- Type: National
- Location: County Donegal
- Coordinates: 55°05′24″N 7°33′47″W﻿ / ﻿55.09°N 7.563°W
- Area: 82 acres (33.18 ha)
- Operator: National Parks and Wildlife Service (Ireland)
- Status: Open all year

= Rathmullen Wood =

Nature reserve in County Donegal, Ireland

Rathmullen Wood is a national nature reserve of approximately 82 acre located in County Donegal, Ireland. It is managed by the Irish National Parks & Wildlife Service.

==Features==
Rathmullen Wood (also spelt Rathmullan Wood; Rathmullan village is nearby) was legally protected as a national nature reserve by the Irish government in 1986. The reserve is also a candidate for a Special Area of Conservation.

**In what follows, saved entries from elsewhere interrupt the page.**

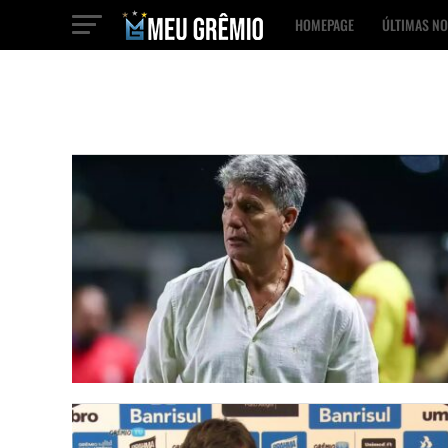
HOMEPAGE
ÚLTIMAS NO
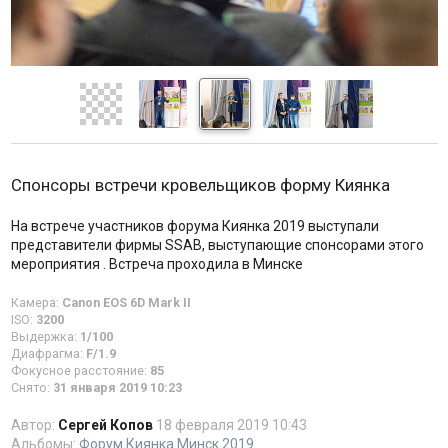
Спонсоры встречи кровельщиков форму Киянка
На встрече участников форума Киянка 2019 выступали
представители фирмы SSAB, выступающие спонсорами этого
мероприятия . Встреча проходила в Минске
Камера:
Canon EOS 6D Mark II
ISO:
3200
Выдержка:
1/100
Диафрагма:
F/1.9
Фокусное расстояние:
85
Снято:
31 января 2019 10:23
Автор:
Сергей Копов
18 февраля 2019 10:43
Альбомы:
Форум Киянка Минск 2019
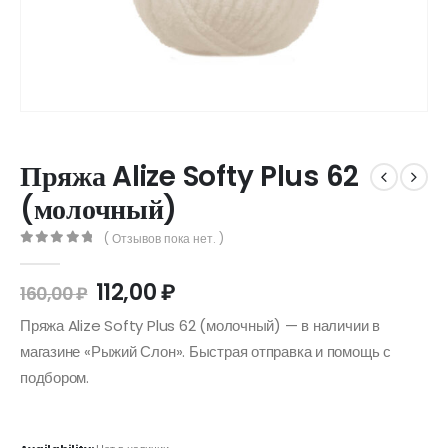
Пряжа Alize Softy Plus 62
(молочный)
( Отзывов пока нет. )
0
out of 5
112,00
₽
160,00
₽
Пряжа Alize Softy Plus 62 (молочный) — в наличии в
магазине «Рыжий Слон». Быстрая отправка и помощь с
подбором.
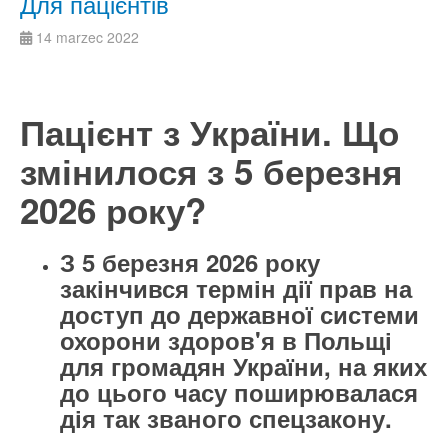
Для пацієнтів
14 marzec 2022
Пацієнт з України. Що
змінилося з 5 березня
2026 року?
З 5 березня 2026 року
закінчився термін дії прав на
доступ до державної системи
охорони здоров'я в Польщі
для громадян України, на яких
до цього часу поширювалася
дія так званого спецзакону.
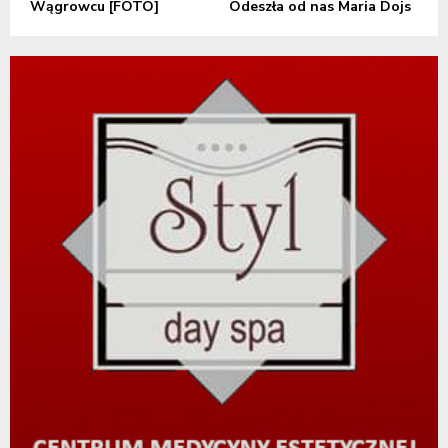
Wągrowcu [FOTO]
Odeszła od nas Maria Dojs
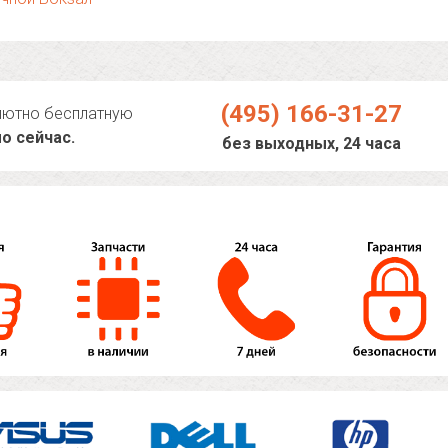
(495) 166-31-27
лютно бесплатную
о сейчас.
без выходных, 24 часа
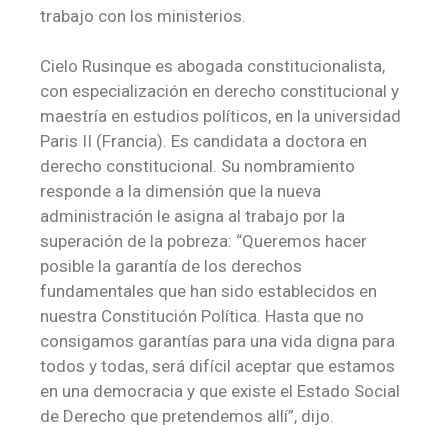
trabajo con los ministerios.
Cielo Rusinque es abogada constitucionalista,
con especialización en derecho constitucional y
maestría en estudios políticos, en la universidad
Paris II (Francia). Es candidata a doctora en
derecho constitucional. Su nombramiento
responde a la dimensión que la nueva
administración le asigna al trabajo por la
superación de la pobreza: “Queremos hacer
posible la garantía de los derechos
fundamentales que han sido establecidos en
nuestra Constitución Política. Hasta que no
consigamos garantías para una vida digna para
todos y todas, será difícil aceptar que estamos
en una democracia y que existe el Estado Social
de Derecho que pretendemos allí”, dijo.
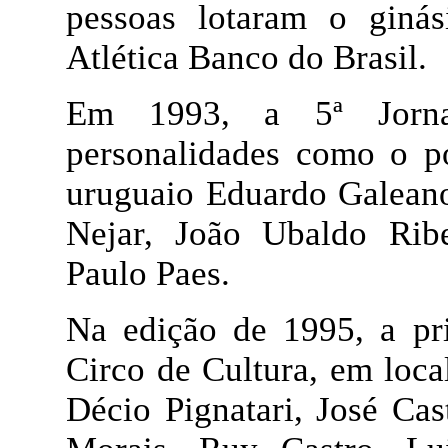
pessoas lotaram o ginás
Atlética Banco do Brasil.
Em 1993, a 5ª Jorna
personalidades como o po
uruguaio Eduardo Galeano
Nejar, João Ubaldo Ribe
Paulo Paes.
Na edição de 1995, a pri
Circo de Cultura, em local
Décio Pignatari, José Cas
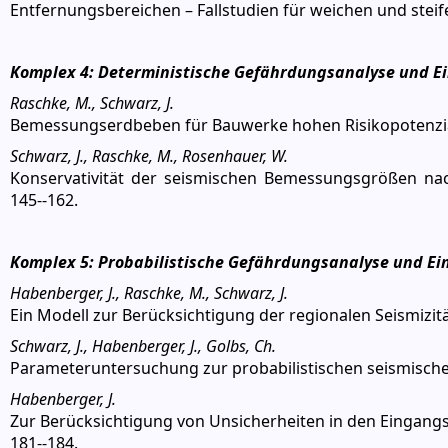
Entfernungsbereichen – Fallstudien für weichen und steif
Komplex 4: Deterministische Gefährdungsanalyse und 
Raschke, M., Schwarz, J.
Bemessungserdbeben für Bauwerke hohen Risikopotenzials
Schwarz, J., Raschke, M., Rosenhauer, W.
Konservativität der seismischen Bemessungsgrößen nac
145--162.
Komplex 5: Probabilistische Gefährdungsanalyse und E
Habenberger, J., Raschke, M., Schwarz, J.
Ein Modell zur Berücksichtigung der regionalen Seismizit
Schwarz, J., Habenberger, J., Golbs, Ch.
Parameteruntersuchung zur probabilistischen seismisch
Habenberger, J.
Zur Berücksichtigung von Unsicherheiten in den Eingan
181--184.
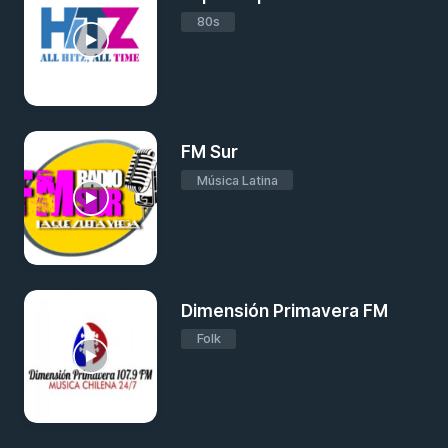
80s
FM Sur
Música Latina
Dimensión Primavera FM
Folk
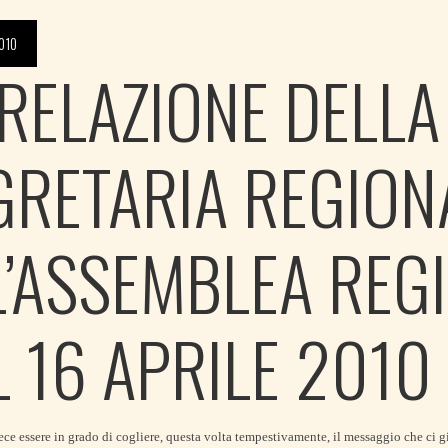
010
 RELAZIONE DELLA
GRETARIA REGION
L’ASSEMBLEA REG
L 16 APRILE 2010
 essere in grado di cogliere, questa volta tempestivamente, il messaggio che ci g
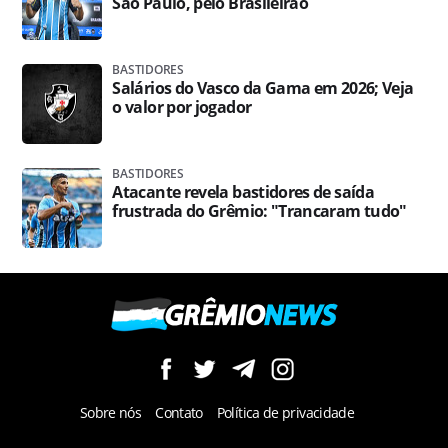
São Paulo, pelo Brasileirão
BASTIDORES
Salários do Vasco da Gama em 2026; Veja
o valor por jogador
BASTIDORES
Atacante revela bastidores de saída
frustrada do Grêmio: "Trancaram tudo"
Sobre nós
Contato
Política de privacidade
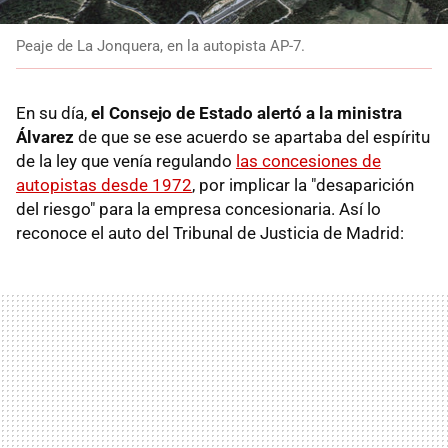
Peaje de La Jonquera, en la autopista AP-7.
En su día,
el Consejo de Estado alertó a la ministra
Álvarez
de que se ese acuerdo se apartaba del espíritu
de la ley que venía regulando
las concesiones de
autopistas desde 1972
, por implicar la "desaparición
del riesgo" para la empresa concesionaria. Así lo
reconoce el auto del Tribunal de Justicia de Madrid:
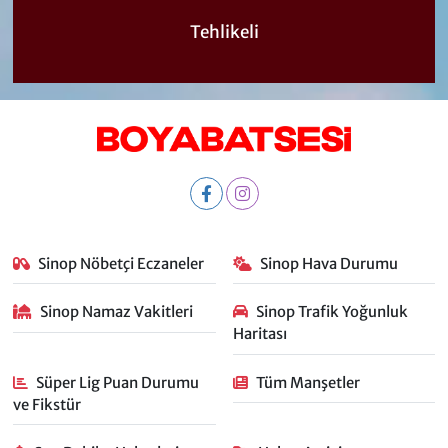
Tehlikeli
Sinop Nöbetçi Eczaneler
Sinop Hava Durumu
Sinop Namaz Vakitleri
Sinop Trafik Yoğunluk
Haritası
Süper Lig Puan Durumu
Tüm Manşetler
ve Fikstür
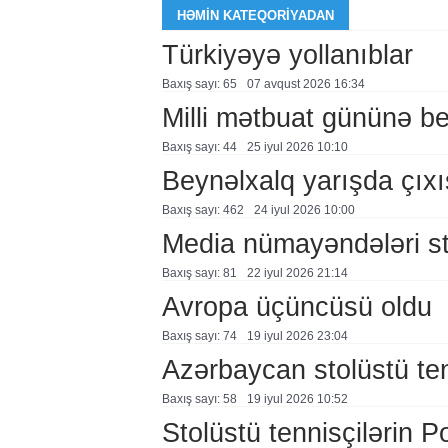
HƏMIN KATEQORIYADAN
Türkiyəyə yollanıblar
Baxış sayı: 65
07 avqust 2026 16:34
Milli mətbuat gününə bey
Baxış sayı: 44
25 i̇yul 2026 10:10
Beynəlxalq yarışda çıx
Baxış sayı: 462
24 i̇yul 2026 10:00
Media nümayəndələri st
Baxış sayı: 81
22 i̇yul 2026 21:14
Avropa üçüncüsü oldu
Baxış sayı: 74
19 i̇yul 2026 23:04
Azərbaycan stolüstü ten
Baxış sayı: 58
19 i̇yul 2026 10:52
Stolüstü tennisçilərin P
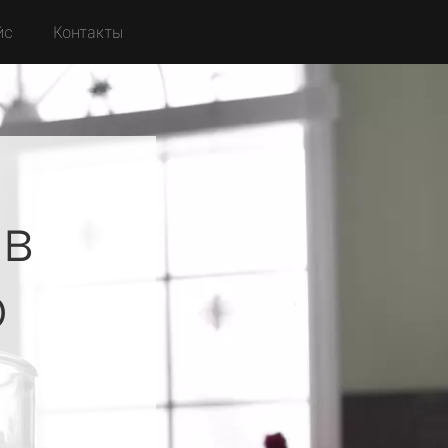
йс
Контакты
ов
о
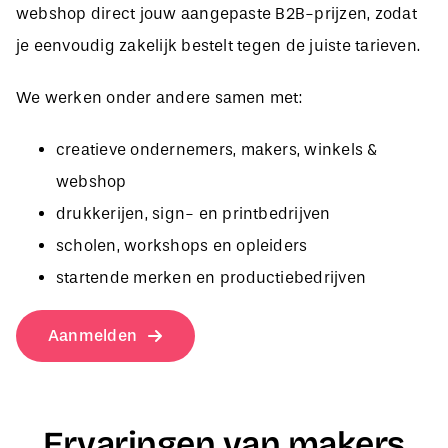
je eenvoudig zakelijk bestelt tegen de juiste tarieven.
We werken onder andere samen met:
creatieve ondernemers, makers, winkels &
webshop
drukkerijen, sign- en printbedrijven
scholen, workshops en opleiders
startende merken en productiebedrijven
Aanmelden
Ervaringen van makers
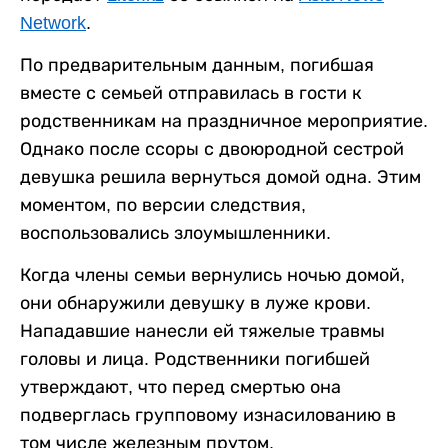
Network
.
По предварительным данным, погибшая
вместе с семьей отправилась в гости к
родственникам на праздничное мероприятие.
Однако после ссоры с двоюродной сестрой
девушка решила вернуться домой одна. Этим
моментом, по версии следствия,
воспользовались злоумышленники.
Когда члены семьи вернулись ночью домой,
они обнаружили девушку в луже крови.
Нападавшие нанесли ей тяжелые травмы
головы и лица. Родственники погибшей
утверждают, что перед смертью она
подверглась групповому изнасилованию в
том числе железным прутом.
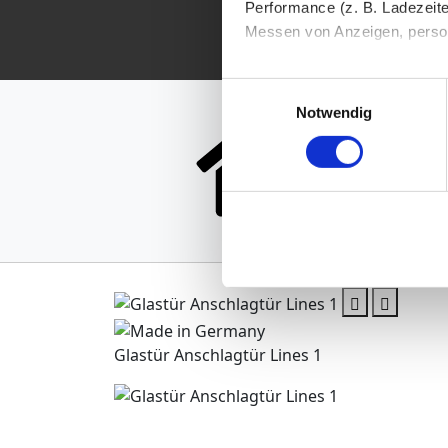
Performance (z. B. Ladezeite
Messen von Anzeigen, persona
Die Einzelheiten können Sie
Einwilligungsauswahl
G
die eingesetzten Technologi
Notwendig
Indem Sie auf den Button "Zu
genannten Zwecken ein.
Ihre Einwilligung können Sie 
"Cookies" Ihre getroffene Au
berührt.
Impressum
|
Datenschutz
Glastür Anschlagtür Lines 1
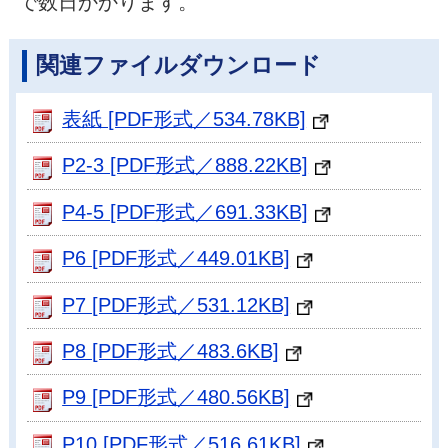
で数日かかります。
関連ファイルダウンロード
表紙 [PDF形式／534.78KB]
P2-3 [PDF形式／888.22KB]
P4-5 [PDF形式／691.33KB]
P6 [PDF形式／449.01KB]
P7 [PDF形式／531.12KB]
P8 [PDF形式／483.6KB]
P9 [PDF形式／480.56KB]
P10 [PDF形式／516.61KB]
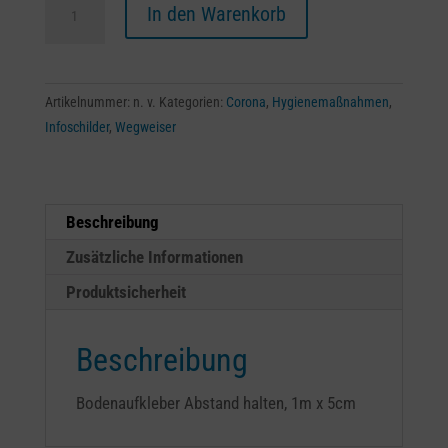
Klebestreifen
A
In den Warenkorb
Menge
l
t
e
r
Artikelnummer:
n. v.
Kategorien:
Corona
,
Hygienemaßnahmen
,
n
Infoschilder
,
Wegweiser
a
t
i
Beschreibung
v
e
Zusätzliche Informationen
:
Produktsicherheit
Beschreibung
Bodenaufkleber Abstand halten, 1m x 5cm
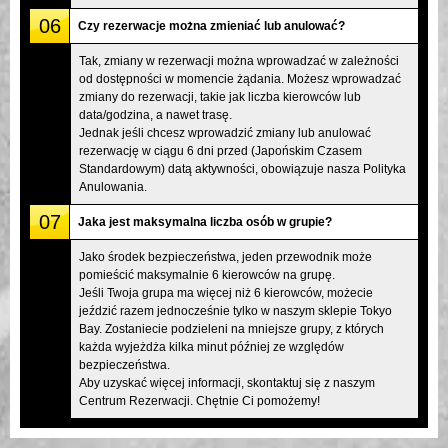
06
Czy rezerwacje można zmieniać lub anulować?
Tak, zmiany w rezerwacji można wprowadzać w zależności
od dostępności w momencie żądania. Możesz wprowadzać
zmiany do rezerwacji, takie jak liczba kierowców lub
data/godzina, a nawet trasę.
Jednak jeśli chcesz wprowadzić zmiany lub anulować
rezerwację w ciągu 6 dni przed (Japońskim Czasem
Standardowym) datą aktywności, obowiązuje nasza Polityka
Anulowania.
07
Jaka jest maksymalna liczba osób w grupie?
Jako środek bezpieczeństwa, jeden przewodnik może
pomieścić maksymalnie 6 kierowców na grupę.
Jeśli Twoja grupa ma więcej niż 6 kierowców, możecie
jeździć razem jednocześnie tylko w naszym sklepie Tokyo
Bay. Zostaniecie podzieleni na mniejsze grupy, z których
każda wyjeżdża kilka minut później ze względów
bezpieczeństwa.
Aby uzyskać więcej informacji, skontaktuj się z naszym
Centrum Rezerwacji. Chętnie Ci pomożemy!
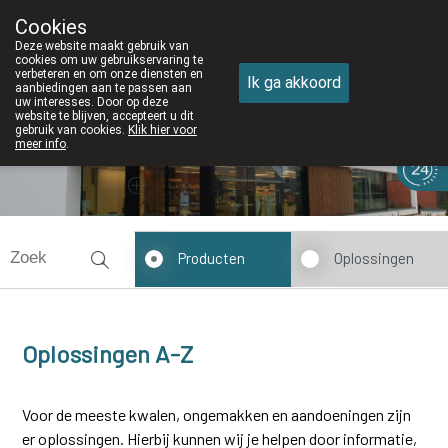
Cookies
Apotheek DE WIEKE Oostkamp
Deze website maakt gebruik van
050/82 28 83
cookies om uw gebruikservaring te
verbeteren en om onze diensten en
Ik ga akkoord
aanbiedingen aan te passen aan
uw interesses. Door op deze
website te blijven, accepteert u dit
gebruik van cookies.
Klik hier voor
meer info
.
Vandaag
Nu
gesloten
Producten
Oplossingen
Oplossingen A-Z
Voor de meeste kwalen, ongemakken en aandoeningen zijn
er oplossingen. Hierbij kunnen wij je helpen door informatie,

The wood is a high quality example of an old Irish sessile oak woodland. The woods also feature downy birch, hazel and holly. The large birch trees are a non-native species, and thus do not support the same level of biodiversity as the rest of the woods, and it is actively managed to stop it out-competing the native tree species. Flora on the reserve include bilberry, bluebells, bugle, hard fern, wild garlic, and woodrush. Among the birds which inhabit the woods are buzzards, jays, ravens, sparrowhawks, tree-creepers and woodcock. Badgers, deer, otters, and foxes have also been recorded on the site. The site has a 1km looped trail.